Голодные, замёрзшие, в остатках одежды, они обе выглядят побитыми собаками и смотрят на него точно так же.
– Она не умрёт, - шёпотом говорит Маша, бросая на Соловьёву, безвольной куклой повисшую на его плече, тоскливый взгляд.
– Да?
– Обещаю.
Подбадривая едва передвигающую ноги Соловьёву, он перекидывает её руку через плечо, подхватывает её под талию
Всё будет хорошо.
–
Госпиталь с помощью всё бегущих куда-то прохожих, каждый из которых считает свои долгом уверить Антона, что мест там нет, он всё-таки находит.
Он ведь знал, что Христина молится за него хорошо.

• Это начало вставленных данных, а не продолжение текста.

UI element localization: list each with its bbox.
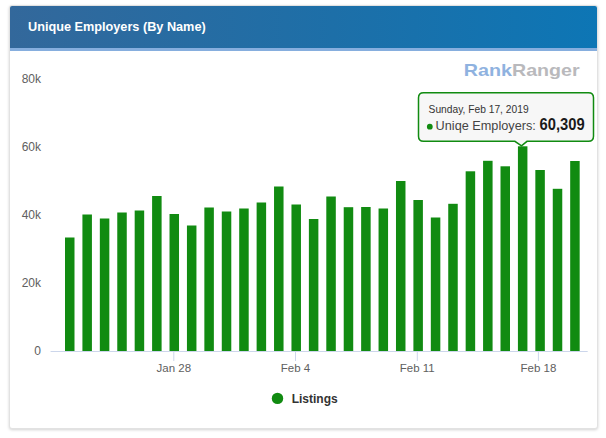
svg-text:Feb 18: Feb 18	[520, 362, 556, 374]
svg-text:Listings: Listings	[292, 392, 338, 406]
svg-text:Rank: Rank	[464, 61, 513, 80]
svg-text:60k: 60k	[22, 140, 42, 154]
svg-text:Feb 11: Feb 11	[400, 362, 435, 374]
svg-text:Sunday, Feb 17, 2019: Sunday, Feb 17, 2019	[429, 103, 529, 115]
svg-text:Jan 28: Jan 28	[157, 362, 192, 374]
svg-text:80k: 80k	[22, 72, 42, 86]
svg-text:Uniqe Employers:: Uniqe Employers:	[436, 118, 536, 133]
svg-text:20k: 20k	[22, 276, 42, 290]
svg-text:Feb 4: Feb 4	[281, 362, 311, 374]
svg-text:60,309: 60,309	[540, 116, 585, 133]
svg-text:0: 0	[34, 344, 41, 358]
svg-text:40k: 40k	[22, 208, 42, 222]
svg-text:Ranger: Ranger	[512, 61, 580, 80]
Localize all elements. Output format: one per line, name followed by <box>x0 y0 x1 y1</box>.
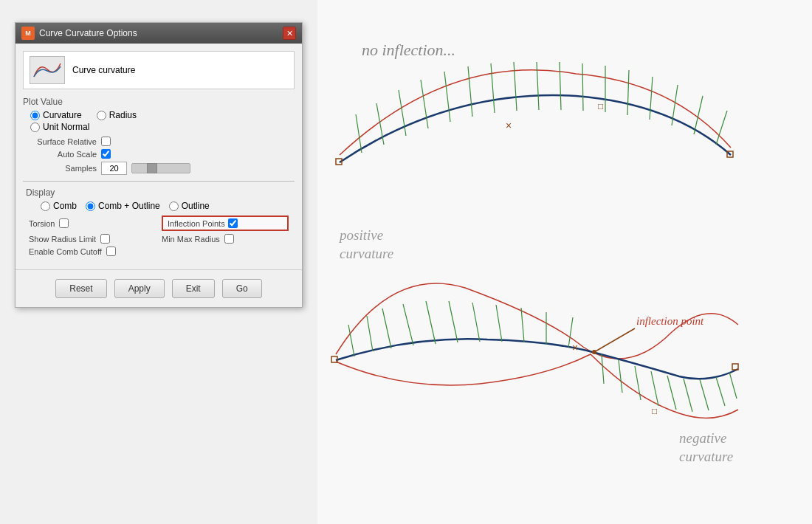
samples-slider[interactable] <box>131 163 190 173</box>
svg-line-9 <box>560 62 561 110</box>
auto-scale-label: Auto Scale <box>23 150 97 159</box>
svg-line-37 <box>684 379 692 412</box>
svg-line-45 <box>594 328 635 352</box>
titlebar-left: M Curve Curvature Options <box>21 27 137 40</box>
svg-text:×: × <box>506 120 512 131</box>
reset-button[interactable]: Reset <box>55 279 106 298</box>
go-button[interactable]: Go <box>222 279 262 298</box>
radio-comb-outline-input[interactable] <box>86 201 95 211</box>
svg-line-29 <box>521 308 524 342</box>
radio-curvature[interactable]: Curvature <box>30 110 82 120</box>
surface-relative-label: Surface Relative <box>23 137 97 146</box>
comb-cutoff-checkbox[interactable] <box>106 247 116 256</box>
no-inflection-text: no inflection... <box>362 41 455 59</box>
svg-point-46 <box>592 350 596 354</box>
torsion-label: Torsion <box>29 219 55 228</box>
svg-line-3 <box>421 80 428 128</box>
show-radius-checkbox[interactable] <box>100 234 110 244</box>
svg-line-39 <box>716 377 725 406</box>
svg-line-34 <box>635 366 641 400</box>
radio-outline[interactable]: Outline <box>169 201 210 211</box>
illustration-panel: no inflection... × □ <box>317 0 812 524</box>
samples-row: Samples 20 <box>23 162 295 175</box>
min-max-checkbox[interactable] <box>224 234 234 244</box>
svg-line-27 <box>472 303 480 342</box>
dialog-panel: M Curve Curvature Options ✕ Curve curvat… <box>0 0 317 524</box>
radio-row-2: Unit Normal <box>30 122 295 132</box>
exit-button[interactable]: Exit <box>172 279 215 298</box>
radio-comb-label: Comb <box>53 201 77 211</box>
svg-line-4 <box>444 72 450 122</box>
negative-curvature-label-2: curvature <box>679 449 733 464</box>
radio-curvature-input[interactable] <box>30 111 40 120</box>
min-max-row: Min Max Radius <box>162 234 289 244</box>
svg-line-36 <box>667 376 676 410</box>
radio-comb-outline-label: Comb + Outline <box>98 201 160 211</box>
svg-line-13 <box>650 77 653 120</box>
min-max-label: Min Max Radius <box>162 235 220 244</box>
svg-line-28 <box>496 305 502 342</box>
svg-line-35 <box>651 371 658 406</box>
dialog-footer: Reset Apply Exit Go <box>16 269 302 307</box>
close-button[interactable]: ✕ <box>283 27 296 40</box>
dialog-window: M Curve Curvature Options ✕ Curve curvat… <box>15 22 303 308</box>
svg-text:□: □ <box>652 406 657 416</box>
display-label: Display <box>26 187 292 198</box>
samples-label: Samples <box>23 164 97 173</box>
radio-unit-normal-label: Unit Normal <box>43 122 89 132</box>
display-section: Display Comb Comb + Outline Outline <box>23 187 295 256</box>
options-grid: Torsion Inflection Points Show Radius Li… <box>26 216 292 256</box>
svg-text:□: □ <box>598 101 603 111</box>
svg-line-25 <box>426 301 436 344</box>
torsion-checkbox[interactable] <box>59 218 69 228</box>
plot-value-label: Plot Value <box>23 97 295 107</box>
comb-cutoff-row: Enable Comb Cutoff <box>29 247 156 256</box>
radio-outline-input[interactable] <box>169 201 179 211</box>
radio-outline-label: Outline <box>182 201 210 211</box>
radio-radius[interactable]: Radius <box>97 110 137 120</box>
svg-line-0 <box>356 114 362 153</box>
radio-comb[interactable]: Comb <box>41 201 77 211</box>
svg-line-23 <box>382 308 391 348</box>
apply-button[interactable]: Apply <box>114 279 165 298</box>
svg-line-8 <box>537 62 539 110</box>
radio-row-1: Curvature Radius <box>30 110 295 120</box>
dialog-header: Curve curvature <box>23 51 295 89</box>
inflection-points-checkbox[interactable] <box>228 218 238 228</box>
svg-line-10 <box>582 63 583 111</box>
show-radius-label: Show Radius Limit <box>29 235 96 244</box>
dialog-title: Curve Curvature Options <box>39 28 137 38</box>
svg-text:×: × <box>572 342 578 354</box>
samples-input[interactable]: 20 <box>101 162 127 175</box>
svg-line-33 <box>619 360 622 393</box>
matlab-icon: M <box>21 27 35 40</box>
curve-curvature-icon <box>30 56 65 84</box>
dialog-header-title: Curve curvature <box>72 65 135 75</box>
radio-unit-normal[interactable]: Unit Normal <box>30 122 89 132</box>
inflection-point-label: inflection point <box>636 315 704 327</box>
svg-line-12 <box>627 70 629 115</box>
svg-line-26 <box>449 301 458 342</box>
auto-scale-checkbox[interactable] <box>101 149 111 159</box>
dialog-body: Curve curvature Plot Value Curvature Rad… <box>16 44 302 263</box>
radio-radius-input[interactable] <box>97 111 106 120</box>
plot-value-group: Curvature Radius Unit Normal <box>23 110 295 132</box>
svg-line-22 <box>367 316 373 351</box>
radio-unit-normal-input[interactable] <box>30 123 40 132</box>
svg-line-24 <box>403 304 413 345</box>
radio-comb-input[interactable] <box>41 201 50 211</box>
divider-1 <box>23 181 295 182</box>
display-radio-group: Comb Comb + Outline Outline <box>26 201 292 211</box>
surface-relative-row: Surface Relative <box>23 137 295 146</box>
radio-curvature-label: Curvature <box>43 110 82 120</box>
negative-curvature-label-1: negative <box>679 430 726 446</box>
svg-line-40 <box>729 372 737 399</box>
svg-line-7 <box>514 62 517 111</box>
dialog-titlebar: M Curve Curvature Options ✕ <box>16 23 302 44</box>
radio-comb-outline[interactable]: Comb + Outline <box>86 201 160 211</box>
surface-relative-checkbox[interactable] <box>101 137 111 146</box>
samples-slider-thumb <box>147 163 157 173</box>
svg-line-38 <box>700 379 709 410</box>
torsion-row: Torsion <box>29 216 156 231</box>
svg-line-5 <box>468 66 472 117</box>
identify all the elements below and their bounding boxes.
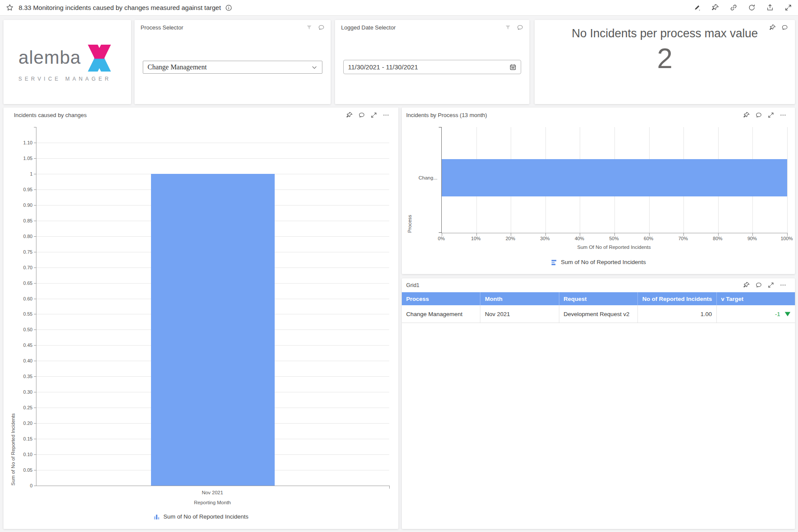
y-tick bbox=[34, 189, 36, 190]
column-header-v-target[interactable]: v Target bbox=[717, 292, 795, 305]
grid-body: Change ManagementNov 2021Development Req… bbox=[402, 305, 795, 323]
pin-icon[interactable] bbox=[712, 4, 719, 11]
x-tick bbox=[649, 233, 650, 236]
bar-nov-2021[interactable] bbox=[151, 174, 275, 486]
kpi-value: 2 bbox=[535, 42, 795, 75]
y-tick-label: 0.15 bbox=[23, 437, 33, 441]
x-tick-label: 90% bbox=[747, 236, 757, 241]
target-value: -1 bbox=[775, 311, 780, 317]
x-tick-label: 80% bbox=[713, 236, 722, 241]
export-icon[interactable] bbox=[766, 4, 774, 11]
x-axis-title: Sum Of No of Reported Incidents bbox=[441, 245, 787, 250]
y-tick-label: 0.05 bbox=[23, 468, 33, 473]
y-tick bbox=[34, 486, 36, 486]
y-tick-label: 0.95 bbox=[23, 187, 33, 192]
ellipsis-icon[interactable] bbox=[780, 282, 786, 288]
y-tick bbox=[34, 252, 36, 252]
favorite-star-icon[interactable] bbox=[6, 4, 13, 11]
y-axis-end-tick bbox=[34, 127, 36, 127]
x-tick-label: 40% bbox=[575, 236, 584, 241]
comment-icon[interactable] bbox=[755, 282, 762, 288]
logo-card: alemba SERVICE MANAGER bbox=[3, 20, 131, 104]
fullscreen-icon[interactable] bbox=[785, 4, 792, 11]
x-tick bbox=[511, 233, 511, 236]
comment-icon[interactable] bbox=[755, 112, 762, 118]
x-tick bbox=[614, 233, 615, 236]
info-icon[interactable] bbox=[225, 4, 232, 11]
chevron-down-icon bbox=[311, 64, 318, 71]
x-tick-label: 50% bbox=[609, 236, 619, 241]
y-tick-label: 1.10 bbox=[23, 140, 33, 145]
y-tick-label: 0.20 bbox=[23, 421, 33, 426]
x-tick bbox=[718, 233, 719, 236]
y-tick bbox=[34, 392, 36, 392]
y-tick bbox=[34, 143, 36, 143]
link-icon[interactable] bbox=[730, 4, 737, 11]
pin-icon[interactable] bbox=[346, 112, 353, 118]
ellipsis-icon[interactable] bbox=[780, 112, 786, 118]
column-header-month[interactable]: Month bbox=[480, 292, 559, 305]
x-tick bbox=[787, 233, 788, 236]
kpi-title: No Incidents per process max value bbox=[535, 27, 795, 40]
comment-icon[interactable] bbox=[358, 112, 365, 118]
incidents-by-process-card: Incidents by Process (13 month) Process … bbox=[402, 108, 795, 274]
brand-name: alemba bbox=[19, 49, 81, 67]
refresh-icon[interactable] bbox=[748, 4, 755, 11]
comment-icon[interactable] bbox=[318, 24, 325, 31]
column-header-request[interactable]: Request bbox=[559, 292, 638, 305]
expand-icon[interactable] bbox=[768, 282, 774, 288]
x-tick bbox=[442, 233, 442, 236]
x-tick-label: 0% bbox=[438, 236, 445, 241]
cell-month: Nov 2021 bbox=[480, 305, 559, 323]
y-tick-label: 0.65 bbox=[23, 281, 33, 285]
y-tick bbox=[34, 221, 36, 221]
chart2-plot: Chang... bbox=[441, 127, 787, 233]
process-dropdown[interactable]: Change Management bbox=[143, 61, 322, 74]
comment-icon[interactable] bbox=[517, 24, 523, 31]
cell-request: Development Request v2 bbox=[559, 305, 638, 323]
date-range-input[interactable]: 11/30/2021 - 11/30/2021 bbox=[343, 60, 521, 74]
y-tick-label: 0.70 bbox=[23, 265, 33, 270]
data-grid: ProcessMonthRequestNo of Reported Incide… bbox=[402, 292, 795, 529]
chart-title: Incidents caused by changes bbox=[14, 112, 87, 118]
y-tick-label: 0.85 bbox=[23, 218, 33, 223]
y-tick bbox=[34, 158, 36, 159]
brand-subtitle: SERVICE MANAGER bbox=[19, 76, 116, 82]
filter-icon[interactable] bbox=[306, 24, 312, 31]
y-tick-label: 0.10 bbox=[23, 452, 33, 457]
y-tick bbox=[34, 454, 36, 455]
x-tick-label: 20% bbox=[506, 236, 515, 241]
target-down-icon bbox=[785, 312, 791, 317]
chart1-plot: 00.050.100.150.200.250.300.350.400.450.5… bbox=[36, 127, 389, 486]
y-tick-label: 0.45 bbox=[23, 343, 33, 348]
column-header-no-of-reported-incidents[interactable]: No of Reported Incidents bbox=[638, 292, 716, 305]
y-tick bbox=[34, 268, 36, 268]
y-tick-label: 0.75 bbox=[23, 249, 33, 254]
legend-label: Sum of No of Reported Incidents bbox=[164, 513, 249, 520]
chart1-legend[interactable]: Sum of No of Reported Incidents bbox=[3, 513, 398, 520]
filter-icon[interactable] bbox=[505, 24, 511, 31]
y-tick-label: 0.30 bbox=[23, 390, 33, 395]
toolbar-actions bbox=[693, 4, 792, 11]
pin-icon[interactable] bbox=[743, 282, 750, 288]
expand-icon[interactable] bbox=[768, 112, 774, 118]
card-title: Process Selector bbox=[141, 24, 183, 31]
y-tick-label: 0.35 bbox=[23, 374, 33, 379]
ellipsis-icon[interactable] bbox=[383, 112, 389, 118]
x-tick bbox=[545, 233, 546, 236]
chart-title: Incidents by Process (13 month) bbox=[406, 112, 487, 118]
pin-icon[interactable] bbox=[743, 112, 750, 118]
x-tick-label: 60% bbox=[644, 236, 654, 241]
y-tick bbox=[34, 470, 36, 470]
gridline bbox=[36, 158, 389, 159]
table-row[interactable]: Change ManagementNov 2021Development Req… bbox=[402, 305, 795, 323]
column-header-process[interactable]: Process bbox=[402, 292, 480, 305]
x-axis-title: Reporting Month bbox=[36, 500, 389, 505]
top-toolbar: 8.33 Monitoring incidents caused by chan… bbox=[0, 0, 798, 16]
expand-icon[interactable] bbox=[371, 112, 377, 118]
bar-chang-[interactable] bbox=[442, 159, 787, 196]
annotate-marker-icon[interactable] bbox=[693, 4, 701, 11]
y-tick bbox=[34, 376, 36, 377]
chart2-legend[interactable]: Sum of No of Reported Incidents bbox=[402, 259, 795, 265]
cell-no-of-reported-incidents: 1.00 bbox=[638, 305, 716, 323]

Поэтому, в полном кашляющих, стонущих и заживо гниющих людей парадном увидев её, он ни капли не удивляется.
Происходящее вокруг похоже на ад, в котором они все скоро окажутся, и Антон хочет хоть как-то ободрить Соловьёву, потому что сладковато-тошнотный трупный запах всегда тяжело чувствовать в первые разы. Но это и не требуется: горячая рука, хватавшаяся за его плечо, слабеет, глаза Соловьёвой закатываются, и она оказывается у него на руках.
Ничего, Соловьёва.
Потерпи, Соловьёва.
Она ничего не весит, и Антону не стоит труда, крепко прижав к себе горящее тельце, протиснуться вперёд. Все свои силы он тратит на то, чтобы выловить в постоянно двигающейся толпе фигурку Христин в белом испачканном кровью халате, не отводить от неё взгляд и расталкивать всех, кто мешает ему добраться до неё.
Когда она видит его, то роняет из рук полный воды тазик, который с грохотом падает на пол, обрызгивая всех вокруг. Рот её приоткрыт, зрачки - во всю радужку. Губы шепчут что-то похожее на «Тони», но в общем гуле, конечно, не разобрать.
Помоги мне.
Ради всего святого, что ты так чтишь, помоги.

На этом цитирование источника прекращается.